Figure 1 – Peak Advertised Performance (PAP) vs. Real Application Performance (RAP). The graphic above shows the various hardware components involved with disk IO: the processors, memory/system bus, PCI bus, SCSI and IDE buses, and individual disks. For each component, the PAP is shown in bold while the RAP we measured is shown below in parentheses.
We first measured single disk sequential I/O performance on NT4SP6 and Windows 2000 Advanced Server. We then compared our results to those of the original sequential I/O study of NT4SP3 by Riedel, et. al.
Performance of all three operating systems was similar. Windows NT4SP6 and Windows 2000 Advanced Server have very similar performance, and show almost identical performance to NT4SP3 except:
The overhead for large buffered read and write requests was substantially higher on NT4SP3.

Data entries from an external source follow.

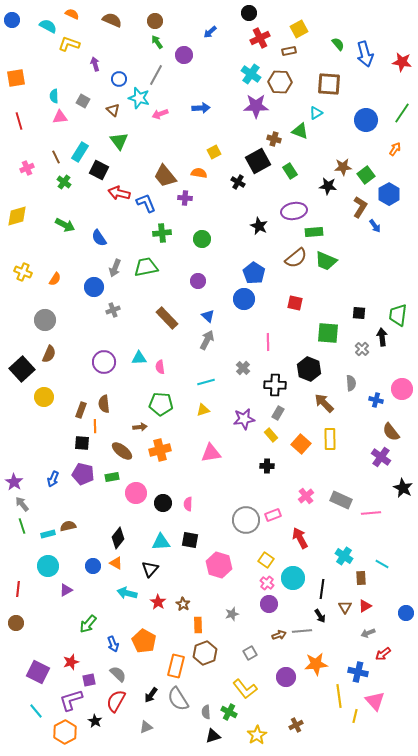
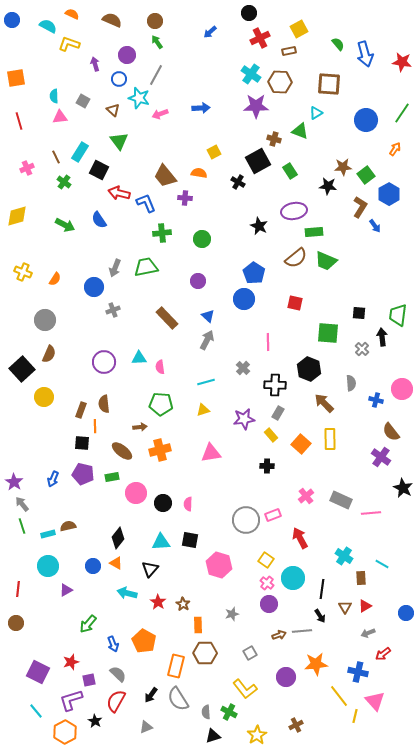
purple circle at (184, 55): moved 57 px left
blue semicircle at (99, 238): moved 18 px up
brown hexagon at (205, 653): rotated 20 degrees clockwise
yellow line at (339, 696): rotated 30 degrees counterclockwise
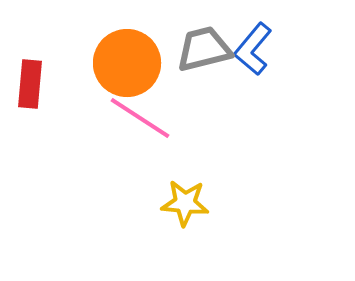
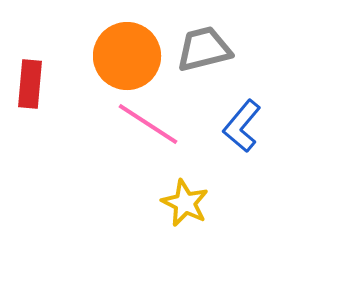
blue L-shape: moved 11 px left, 77 px down
orange circle: moved 7 px up
pink line: moved 8 px right, 6 px down
yellow star: rotated 21 degrees clockwise
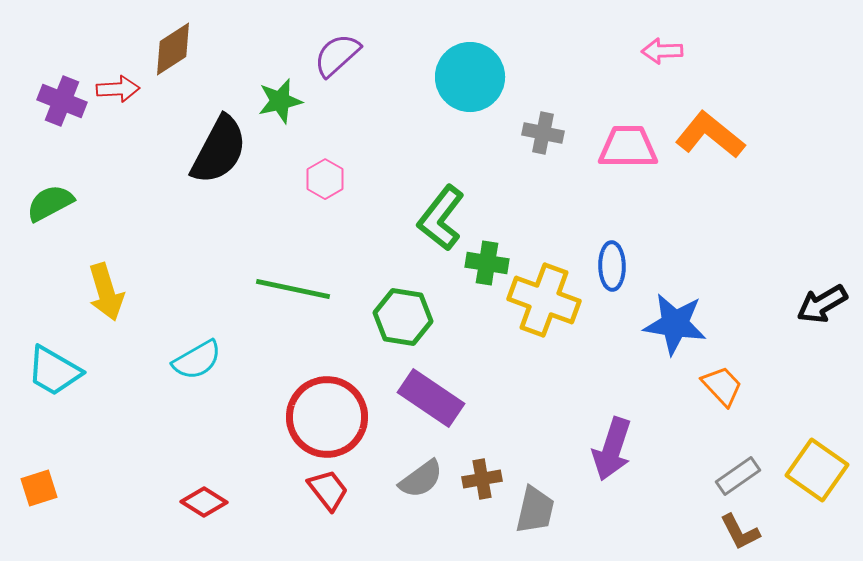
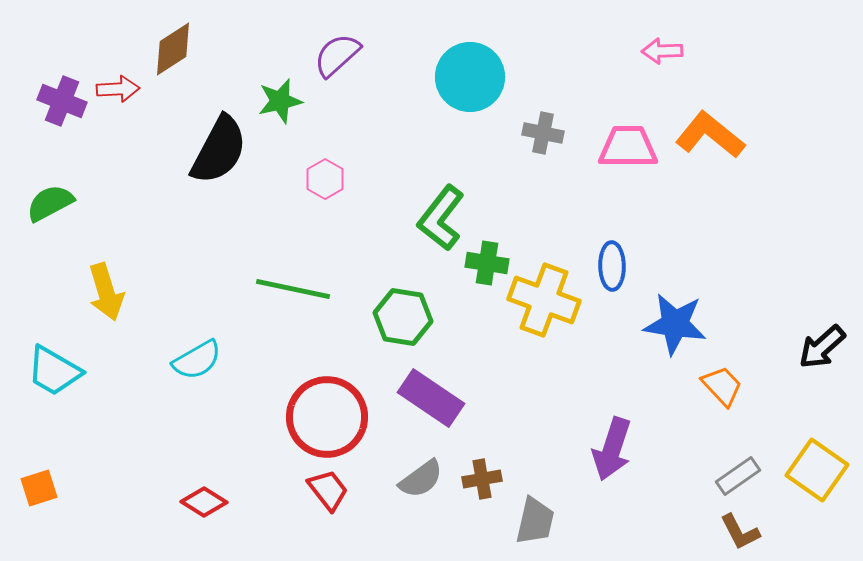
black arrow: moved 43 px down; rotated 12 degrees counterclockwise
gray trapezoid: moved 11 px down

Small (2KB and 4KB) requests no longer show the 33% to 66% decrease in throughput seen in NT4SP3.
The buffered IO throughput “dip” of NT4SP3 above 64KB is corrected.
Sequential I/O performance under NT4SP6 shows a few improvements compared to NT4SP3. Differences were incremental rather than radical: the models of NT performance are still valid. Win2K compared to NT4 similarly shows incremental improvement in I/O performance. Basic volumes and the new dynamic volumes have similar sequential I/O performance.
With the sequential IO throughput of disks and controllers increasing, the bottleneck has shifted to the one thing that has not improved much: the PCI bus. Our modern workstation was capable of 98.5MBps across its PCI bus. When compared to the 72MBps Riedel was able to achieve, our workstation’s PCI bus is only 37% faster while its disks are 300% faster. What this means is while two years ago it would take nine disks spread over three adapters to saturate a PCI bus, today three to four disks on one adapter can saturate a PCI bus. The multiple 64-bit 66 MHz PCI buses found on high-end servers, and the future Infiniband™ IO interfaces will likely change this, but today the PCI bus is a bottleneck for sequential IO on low-end servers.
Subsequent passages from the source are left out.